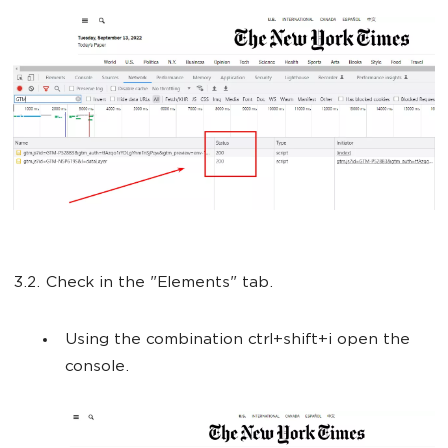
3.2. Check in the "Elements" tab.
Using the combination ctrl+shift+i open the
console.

+-------+

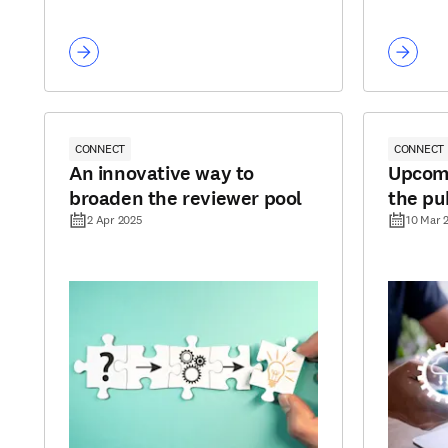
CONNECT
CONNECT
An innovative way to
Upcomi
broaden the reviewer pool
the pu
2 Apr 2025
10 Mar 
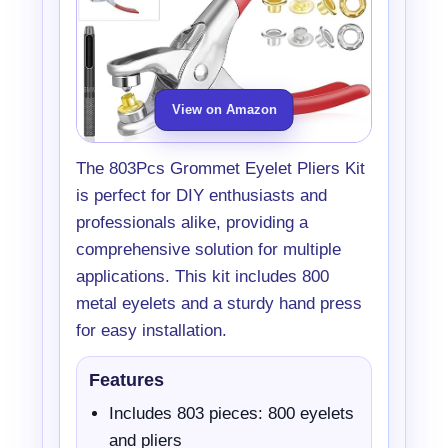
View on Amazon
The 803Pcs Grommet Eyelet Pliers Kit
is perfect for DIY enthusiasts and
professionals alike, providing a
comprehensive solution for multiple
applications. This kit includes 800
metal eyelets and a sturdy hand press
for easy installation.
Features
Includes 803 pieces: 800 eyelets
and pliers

+-------+

### Prompt
Answer with the number alone after tallying the lines of the entries above that contain the word "eyelets".

### Answer box
2